((

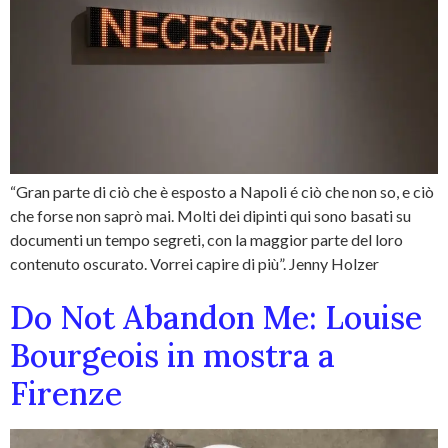
“Gran parte di ciò che è esposto a Napoli é ciò che non so, e ciò
che forse non saprò mai. Molti dei dipinti qui sono basati su
documenti un tempo segreti, con la maggior parte del loro
contenuto oscurato. Vorrei capire di più”. Jenny Holzer
Do Not Abandon Me: Louise
Bourgeois in mostra a
Firenze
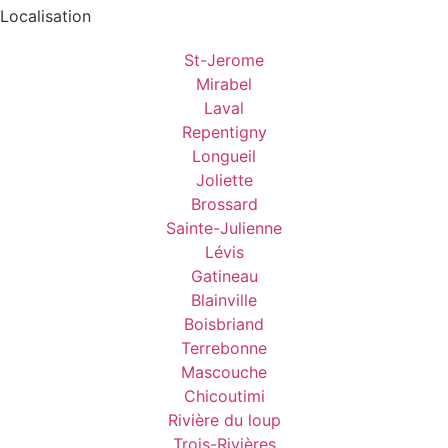
Localisation
St-Jerome
Mirabel
Laval
Repentigny
Longueil
Joliette
Brossard
Sainte-Julienne
Lévis
Gatineau
Blainville
Boisbriand
Terrebonne
Mascouche
Chicoutimi
Rivière du loup
Trois-Rivières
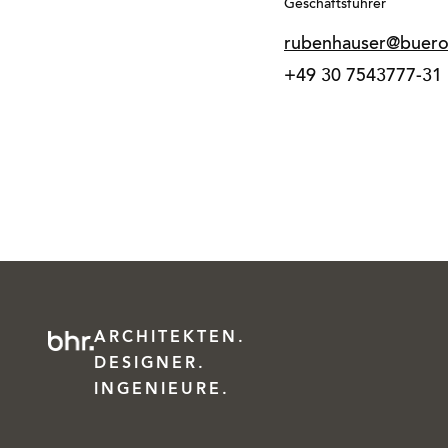
Geschäftsführer
rubenhauser@buero
+49 30 7543777-31
ARCHITEKTEN.
DESIGNER.
INGENIEURE.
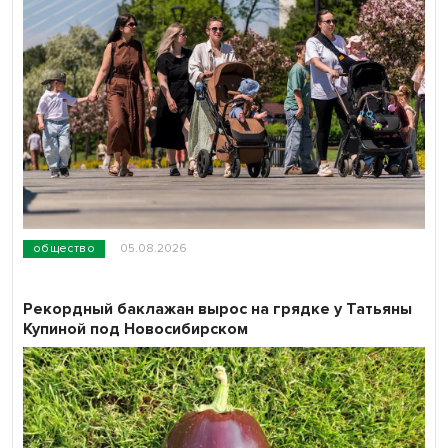
общество
05.08.2026
Рекордный баклажан вырос на грядке у Татьяны
Купиной под Новосибирском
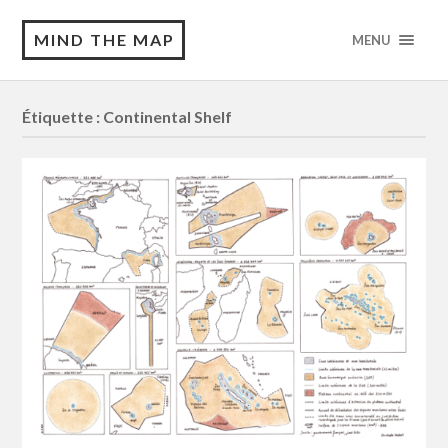
MIND THE MAP
MENU
Étiquette :
Continental Shelf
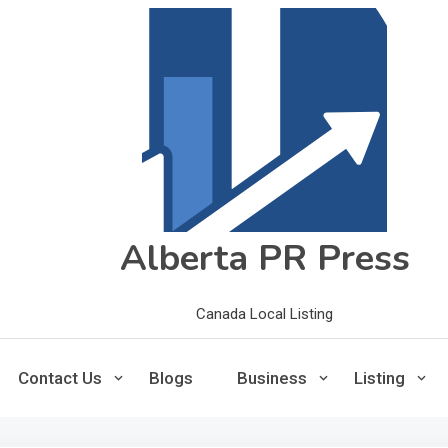
Alberta PR Press
Canada Local Listing
Contact Us
Blogs
Business
Listing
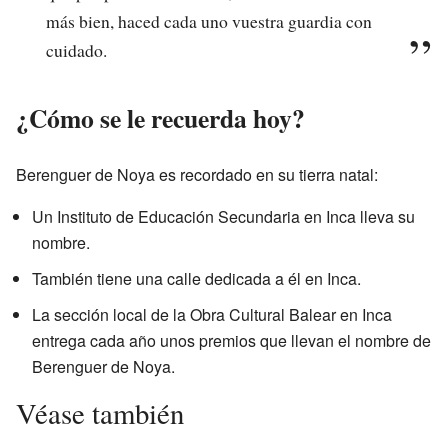
más bien, haced cada uno vuestra guardia con
cuidado.
¿Cómo se le recuerda hoy?
Berenguer de Noya es recordado en su tierra natal:
Un Instituto de Educación Secundaria en Inca lleva su
nombre.
También tiene una calle dedicada a él en Inca.
La sección local de la Obra Cultural Balear en Inca
entrega cada año unos premios que llevan el nombre de
Berenguer de Noya.
Véase también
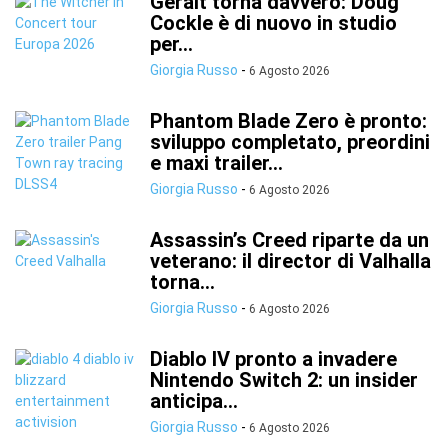
Geralt torna davvero: Doug
Cockle è di nuovo in studio
per...
Giorgia Russo
-
6 Agosto 2026
Phantom Blade Zero è pronto:
sviluppo completato, preordini
e maxi trailer...
Giorgia Russo
-
6 Agosto 2026
Assassin’s Creed riparte da un
veterano: il director di Valhalla
torna...
Giorgia Russo
-
6 Agosto 2026
Diablo IV pronto a invadere
Nintendo Switch 2: un insider
anticipa...
Giorgia Russo
-
6 Agosto 2026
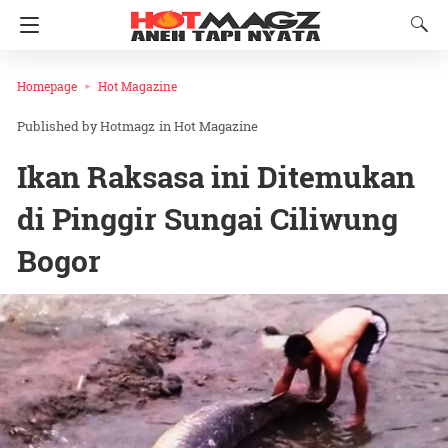
Homepage
Hot Magazine
Hotmagz
in
Hot Magazine
Ikan Raksasa ini Ditemukan
di Pinggir Sungai Ciliwung
Bogor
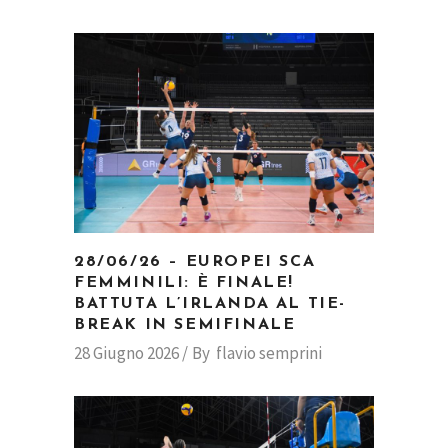
28/06/26 – EUROPEI SCA
FEMMINILI: È FINALE!
BATTUTA L’IRLANDA AL TIE-
BREAK IN SEMIFINALE
28 Giugno 2026
By
flavio semprini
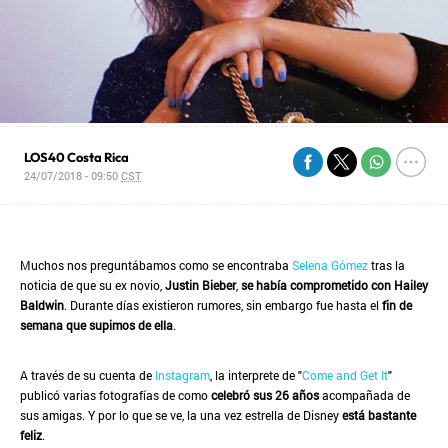
LOS40 Costa Rica
24/07/2018 - 09:50
CST
Muchos nos preguntábamos como se encontraba
Selena Gómez
tras la
noticia de que su ex novio,
Justin Bieber
,
se había comprometido con Hailey
Baldwin
. Durante días existieron rumores, sin embargo fue hasta el
fin de
semana que supimos de ella
.
A través de su cuenta de
Instagram
, la interprete de "
Come and Get It
"
publicó varias fotografías de como
celebró sus 26 años
acompañada de
sus amigas. Y por lo que se ve, la una vez estrella de Disney
está bastante
feliz
.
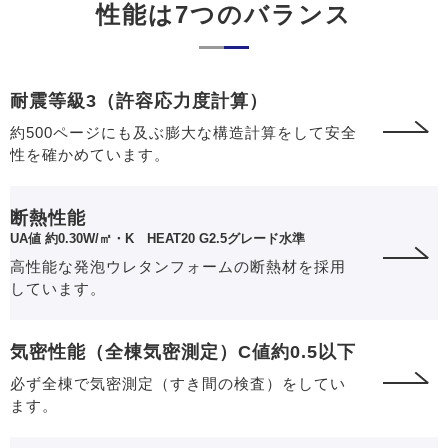
性能は7つのバランス
耐震等級3（許容応力度計算）
約500ページにも及ぶ膨大な構造計算をして安全
性を確かめています。
断熱性能
UA値 約0.30W/㎡・K HEAT20 G2.5グレード水準
高性能な発泡ウレタンフォームの断熱材を採用
しています。
気密性能（全棟気密測定）C値約0.5以下
必ず全棟で気密測定（すき間の検査）をしてい
ます。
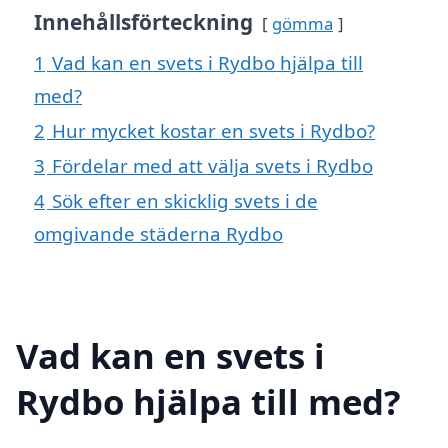
Innehållsförteckning
gömma
1
Vad kan en svets i Rydbo hjälpa till
med?
2
Hur mycket kostar en svets i Rydbo?
3
Fördelar med att välja svets i Rydbo
4
Sök efter en skicklig svets i de
omgivande städerna Rydbo
Vad kan en svets i
Rydbo hjälpa till med?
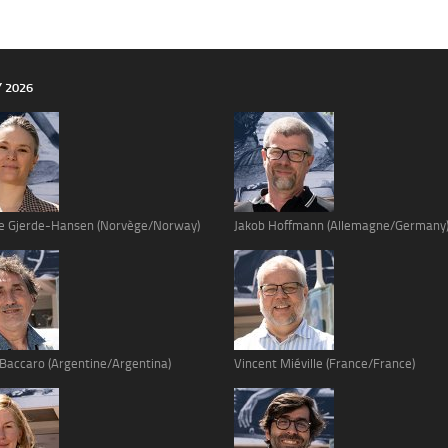
Y 2026
e Gjerde-Hansen (Norvège/Norway)
Jakob Hoffmann (Allemagne/Germany
 Baccaro (Argentine/Argentina)
Vincent Miéville (France/France)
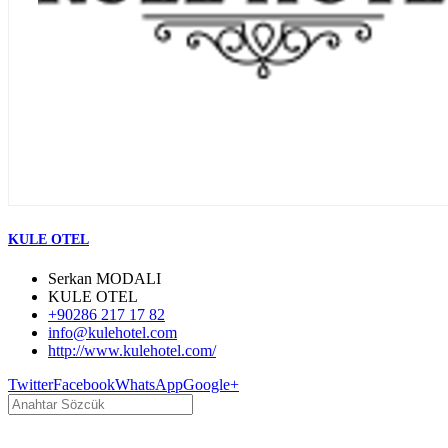
KULE OTEL
Serkan MODALI
KULE OTEL
+90286 217 17 82
info@kulehotel.com
http://www.kulehotel.com/
Twitter
Facebook
WhatsApp
Google+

))

Leave the pictures out and retype only the lines from the line with "semana que supimos de ella" through the final line of the material, both ends included, word for word.

EXERCISE RESULT.
semana que supimos de ella
.
A través de su cuenta de
Instagram
, la interprete de "
Come and Get It
"
publicó varias fotografías de como
celebró sus 26 años
acompañada de
sus amigas. Y por lo que se ve, la una vez estrella de Disney
está bastante
feliz
.
性能は7つのバランス
耐震等級3（許容応力度計算）
約500ページにも及ぶ膨大な構造計算をして安全
性を確かめています。
断熱性能
UA値 約0.30W/㎡・K HEAT20 G2.5グレード水準
高性能な発泡ウレタンフォームの断熱材を採用
しています。
気密性能（全棟気密測定）C値約0.5以下
必ず全棟で気密測定（すき間の検査）をしてい
ます。
Innehållsförteckning
gömma
1
Vad kan en svets i Rydbo hjälpa till
med?
2
Hur mycket kostar en svets i Rydbo?
3
Fördelar med att välja svets i Rydbo
4
Sök efter en skicklig svets i de
omgivande städerna Rydbo
Vad kan en svets i
Rydbo hjälpa till med?
Y 2026
e Gjerde-Hansen (Norvège/Norway)
Jakob Hoffmann (Allemagne/Germany
 Baccaro (Argentine/Argentina)
Vincent Miéville (France/France)
KULE OTEL
Serkan MODALI
KULE OTEL
+90286 217 17 82
info@kulehotel.com
http://www.kulehotel.com/
Twitter
Facebook
WhatsApp
Google+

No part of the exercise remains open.